Valuation is where the argument gets genuinely interesting. Simply Wall St. ran a 2-stage DCF on the name last week and produced an intrinsic value of $110.82 per share, a 32.6% discount to the current price. The platform’s value score on GEHC is 6 out of 6, with all six of their valuation checks flagging the stock as undervalued. The sell-side consensus is more measured — a 1-year target of about $90.74 — but even that implies roughly 22% upside. The stock trades at a 16.30 P/E versus 26 for the broader Medical Equipment industry and around 34 for its closest peer group. Either the market sees a problem that hasn’t shown up in the numbers, or it’s simply mispricing a spun-off subsidiary the way it often does in the first few years after a separation.
There are risks, to be fair. Regulatory concerns around AI-driven diagnostics are real, particularly in Europe where the AI Act’s implementation for medical devices creates fresh compliance burdens.

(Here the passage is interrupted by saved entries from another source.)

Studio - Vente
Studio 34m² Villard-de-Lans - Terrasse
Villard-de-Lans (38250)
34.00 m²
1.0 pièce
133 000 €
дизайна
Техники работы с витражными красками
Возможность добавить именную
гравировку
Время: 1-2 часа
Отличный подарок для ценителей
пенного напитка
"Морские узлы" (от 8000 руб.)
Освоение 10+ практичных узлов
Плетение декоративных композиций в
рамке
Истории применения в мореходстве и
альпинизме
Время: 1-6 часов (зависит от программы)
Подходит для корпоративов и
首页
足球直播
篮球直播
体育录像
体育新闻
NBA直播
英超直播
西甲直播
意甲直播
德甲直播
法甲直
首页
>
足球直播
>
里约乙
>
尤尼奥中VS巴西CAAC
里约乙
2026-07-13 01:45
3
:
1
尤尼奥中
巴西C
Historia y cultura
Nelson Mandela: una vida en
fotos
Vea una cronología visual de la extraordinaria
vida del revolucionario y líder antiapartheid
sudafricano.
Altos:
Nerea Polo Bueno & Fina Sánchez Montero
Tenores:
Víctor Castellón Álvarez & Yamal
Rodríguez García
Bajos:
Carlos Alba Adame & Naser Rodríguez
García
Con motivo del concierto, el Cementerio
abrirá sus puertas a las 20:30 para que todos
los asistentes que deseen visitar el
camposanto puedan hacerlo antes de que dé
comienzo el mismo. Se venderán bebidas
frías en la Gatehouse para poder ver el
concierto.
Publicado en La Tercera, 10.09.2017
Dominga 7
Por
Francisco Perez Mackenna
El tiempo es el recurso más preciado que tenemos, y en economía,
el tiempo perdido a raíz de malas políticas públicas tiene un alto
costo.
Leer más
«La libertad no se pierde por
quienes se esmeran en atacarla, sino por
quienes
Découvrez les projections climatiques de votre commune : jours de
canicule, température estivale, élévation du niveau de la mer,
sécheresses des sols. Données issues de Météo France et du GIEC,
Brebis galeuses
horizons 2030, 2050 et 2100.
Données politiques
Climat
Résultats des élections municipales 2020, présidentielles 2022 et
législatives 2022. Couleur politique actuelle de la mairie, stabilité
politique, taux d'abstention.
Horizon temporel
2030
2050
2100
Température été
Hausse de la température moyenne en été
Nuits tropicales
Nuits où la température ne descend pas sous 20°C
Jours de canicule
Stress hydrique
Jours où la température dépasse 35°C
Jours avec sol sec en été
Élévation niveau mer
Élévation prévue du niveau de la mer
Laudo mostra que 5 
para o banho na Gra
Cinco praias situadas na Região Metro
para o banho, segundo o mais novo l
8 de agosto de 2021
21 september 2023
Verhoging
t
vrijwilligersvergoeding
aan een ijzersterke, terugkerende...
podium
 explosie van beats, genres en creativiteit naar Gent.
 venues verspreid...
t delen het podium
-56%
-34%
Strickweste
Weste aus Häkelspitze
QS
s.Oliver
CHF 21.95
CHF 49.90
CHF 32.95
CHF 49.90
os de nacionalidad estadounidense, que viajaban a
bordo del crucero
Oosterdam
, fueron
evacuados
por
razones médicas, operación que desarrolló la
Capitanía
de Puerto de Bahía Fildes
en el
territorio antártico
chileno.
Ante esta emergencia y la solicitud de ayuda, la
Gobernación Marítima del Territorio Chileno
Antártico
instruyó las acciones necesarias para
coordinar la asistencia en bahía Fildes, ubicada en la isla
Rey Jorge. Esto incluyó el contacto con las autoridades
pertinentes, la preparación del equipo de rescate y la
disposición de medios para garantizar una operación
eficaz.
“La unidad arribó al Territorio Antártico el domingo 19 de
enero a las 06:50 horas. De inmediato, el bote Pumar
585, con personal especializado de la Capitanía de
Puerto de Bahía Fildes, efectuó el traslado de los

Tariff exposure on imported components remains a question for any company that manufactures imaging hardware across multiple geographies. And hospital capital spending cycles are never fully predictable — a tight budget year at major U.S. health systems could soften the equipment order book for a quarter or two. Analysts at Simply Wall St. flagged these specifically as the kind of near-term drag that could justify the more conservative $75 low target.
Still, there’s a sense that GE HealthCare is reaching the point in its standalone life where investors start treating it as its own company rather than a footnote in the General Electric breakup. The Q1 earnings report on April 29 will be a genuine test. If margins hold, if the software and services line continues expanding, and if management guides confidently into the second half, the current $74 print will look, in retrospect, like one of those quiet entry points that everyone claims to have seen coming. Watching this unfold, there’s a feeling that the stock’s 2026 correction has less to do with the business itself and more to do with investor fatigue after three years of spinoff storytelling. That fatigue usually clears. Usually. And when it does, GEHC tends to be the kind of name that rewards patience more than timing.